I absolutely love trees.  One of the crazy things about my youth is that, for the most part, I lived in an area devoid of trees.  When I came to Chicago for the first time, I was a bit surprised by the literal forests in the suburbs.  Not that there are  not suburbs like that in Cleveland, I just lived in a suburb that seemed to thrive on tree destruction and then the planting of strange trees that didn’t get very large.

Trees, however, as much as I love them are a lot of work.  During this particular summer, our locusts and maples were naughtier than usual regarding the aphids that plague them.  For some reason, our tree spraying company changed their spraying schedule and the aphids were worse than normal on top of that.  Thus, we spent a summer trying to remove what the tree people call “honey dew,” that nasty gluey sap-like substance that the aphids defecate all over.  Our cars, patio table and lawn furniture were constantly sticky in the onslaught.

The other issue is the gutters. It amuses me to no end the different solutions that companies have put out regarding gutters.  I must say that I am willing to offer up my roof to some company willing to test their gutter guards.  I have two locusts that are very close to the house and dump their tiny leaves and, more importantly, the twigs to which the leaves are attached.   The latter is the real problem as they combine in the gutters and sometimes the downspouts to make what I call “treel wool,” which is like steel wool but made with mini branches.  It makes the removal of the leaves next to impossible as it clumps up and stuffs everything up.  The day they produced the blower (for yard cleanup), I was in heaven as I no longer had to remove all this stuff by hand (often in a decaying state and smelling like a sewer).  Even with the blower, I must be on top of the roof quite often to keep up with the mess.  I seriously think there are some people who think I actually live up there because of the frequency of my visiting the roof. This year, since I have more home time due to the recession and my job, I have really been good about it.  I even found a new downspout protector that actually seems to work.  Although there are leaves and “treel wool” everywhere, the water still manages to drain.  I must say that all of the gutter guards they sell probably wouldn’t work for my situation.

Leaves are a part of the fall season.  I have been told that I am a bit crazy in almost everything I do, fall cleanup is probably one of the times that my neighbors wonder about me.  I think I am the only one who actually vacuums up the leaves on my patio and front stoop.  Thank goodness for the new shop vacs with the huge hoses that don’t get plugged up all that much.  They have been a major time saver!

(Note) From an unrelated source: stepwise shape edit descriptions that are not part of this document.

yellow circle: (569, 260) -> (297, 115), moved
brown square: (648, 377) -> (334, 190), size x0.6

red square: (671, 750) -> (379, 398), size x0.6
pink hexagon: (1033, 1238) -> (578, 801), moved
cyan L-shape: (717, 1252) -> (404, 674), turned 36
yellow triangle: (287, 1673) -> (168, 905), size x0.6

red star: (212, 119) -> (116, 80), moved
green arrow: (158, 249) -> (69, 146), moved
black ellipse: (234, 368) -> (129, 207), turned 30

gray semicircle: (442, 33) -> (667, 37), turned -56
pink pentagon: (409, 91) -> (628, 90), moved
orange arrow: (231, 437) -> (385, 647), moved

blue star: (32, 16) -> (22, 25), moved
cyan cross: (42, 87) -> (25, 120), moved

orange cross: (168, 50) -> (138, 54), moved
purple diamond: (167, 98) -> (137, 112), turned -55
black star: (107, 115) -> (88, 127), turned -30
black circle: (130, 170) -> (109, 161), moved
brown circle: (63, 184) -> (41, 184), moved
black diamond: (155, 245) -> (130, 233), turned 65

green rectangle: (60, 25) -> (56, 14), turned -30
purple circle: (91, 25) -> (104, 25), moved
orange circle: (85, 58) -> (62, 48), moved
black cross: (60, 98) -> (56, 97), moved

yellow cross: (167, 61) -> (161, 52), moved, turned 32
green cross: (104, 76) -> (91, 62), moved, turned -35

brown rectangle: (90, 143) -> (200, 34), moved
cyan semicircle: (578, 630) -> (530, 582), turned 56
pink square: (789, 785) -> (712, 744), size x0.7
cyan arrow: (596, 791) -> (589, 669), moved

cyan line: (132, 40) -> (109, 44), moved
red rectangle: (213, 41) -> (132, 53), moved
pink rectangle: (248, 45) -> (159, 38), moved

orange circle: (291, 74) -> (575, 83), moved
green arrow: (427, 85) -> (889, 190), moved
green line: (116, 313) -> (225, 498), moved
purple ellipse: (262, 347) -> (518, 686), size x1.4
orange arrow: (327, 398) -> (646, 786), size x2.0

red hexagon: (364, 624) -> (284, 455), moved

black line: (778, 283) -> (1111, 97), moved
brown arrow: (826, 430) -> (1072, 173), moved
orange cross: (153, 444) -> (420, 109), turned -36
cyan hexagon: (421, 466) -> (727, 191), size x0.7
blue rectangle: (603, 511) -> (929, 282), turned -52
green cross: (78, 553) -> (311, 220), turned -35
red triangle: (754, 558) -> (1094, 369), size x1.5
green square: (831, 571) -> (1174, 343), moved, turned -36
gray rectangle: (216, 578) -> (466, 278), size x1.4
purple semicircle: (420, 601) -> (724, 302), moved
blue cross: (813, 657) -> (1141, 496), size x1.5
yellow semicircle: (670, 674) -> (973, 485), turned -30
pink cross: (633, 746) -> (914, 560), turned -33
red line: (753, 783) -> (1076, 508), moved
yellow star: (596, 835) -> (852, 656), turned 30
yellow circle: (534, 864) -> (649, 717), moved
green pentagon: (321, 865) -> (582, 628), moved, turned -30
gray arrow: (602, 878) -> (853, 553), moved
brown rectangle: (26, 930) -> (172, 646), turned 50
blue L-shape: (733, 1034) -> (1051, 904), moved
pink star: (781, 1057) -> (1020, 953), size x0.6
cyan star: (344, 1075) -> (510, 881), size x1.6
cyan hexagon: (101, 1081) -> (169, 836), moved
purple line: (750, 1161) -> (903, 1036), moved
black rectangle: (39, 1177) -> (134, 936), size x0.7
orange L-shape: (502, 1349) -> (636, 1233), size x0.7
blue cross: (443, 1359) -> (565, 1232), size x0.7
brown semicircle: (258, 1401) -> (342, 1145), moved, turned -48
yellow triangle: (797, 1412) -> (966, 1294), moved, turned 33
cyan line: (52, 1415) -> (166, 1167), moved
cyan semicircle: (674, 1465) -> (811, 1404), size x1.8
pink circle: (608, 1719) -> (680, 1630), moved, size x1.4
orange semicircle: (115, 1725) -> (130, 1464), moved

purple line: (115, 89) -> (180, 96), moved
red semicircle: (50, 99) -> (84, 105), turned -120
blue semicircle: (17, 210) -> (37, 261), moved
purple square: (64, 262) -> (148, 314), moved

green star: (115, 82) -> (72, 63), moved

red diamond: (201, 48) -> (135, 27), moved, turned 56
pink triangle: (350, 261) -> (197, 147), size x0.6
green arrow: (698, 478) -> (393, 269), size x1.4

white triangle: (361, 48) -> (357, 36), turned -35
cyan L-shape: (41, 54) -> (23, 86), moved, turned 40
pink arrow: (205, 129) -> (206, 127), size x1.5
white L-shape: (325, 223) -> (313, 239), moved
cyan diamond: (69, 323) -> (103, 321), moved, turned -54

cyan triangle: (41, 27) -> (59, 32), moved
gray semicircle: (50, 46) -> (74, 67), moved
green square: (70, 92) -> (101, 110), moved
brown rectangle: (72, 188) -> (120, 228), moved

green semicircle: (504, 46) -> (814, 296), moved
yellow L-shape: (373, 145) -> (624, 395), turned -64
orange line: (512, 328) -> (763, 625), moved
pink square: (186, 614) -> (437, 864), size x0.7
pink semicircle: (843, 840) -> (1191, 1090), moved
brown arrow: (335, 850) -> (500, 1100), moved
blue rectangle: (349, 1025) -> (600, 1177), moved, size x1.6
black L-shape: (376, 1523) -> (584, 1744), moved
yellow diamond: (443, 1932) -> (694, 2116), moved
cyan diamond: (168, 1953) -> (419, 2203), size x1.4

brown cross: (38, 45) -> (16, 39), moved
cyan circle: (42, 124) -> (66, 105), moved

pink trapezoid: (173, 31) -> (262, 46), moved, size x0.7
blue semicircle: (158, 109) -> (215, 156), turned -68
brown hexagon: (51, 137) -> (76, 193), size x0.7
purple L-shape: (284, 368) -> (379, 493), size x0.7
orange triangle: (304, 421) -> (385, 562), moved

Several years ago, my sons decided to take the area way back in the yard and remove the swing set and put in a koi pond.  It is amazing, a great source of pleasure, but also of work.  This year instead of putting the net on it (to prevent the leaves from fouling it) closely, I raised it up about 4 feet or so.  It has worked out really well.

In Deerfield, IL, where I live, leaf removal is as simple as waiting for the weekly municipal vacuum to clean up the leaves I have left by the street.  To be honest, I am one of those people who uses this benefit the least.  I pretty much compost all of my leaves in the backyard, putting them under my bushes in the way back.  I am a firm believer in using as little chemically in my yard.  I try to use them only when I have to.  The only way I am currently fertilizing my lawn is my dog and the frequent clippings I leave for it!

Now that this work is almost over, I shall be into the next phase of outdoor work, Christmas lights.  That is another chapter.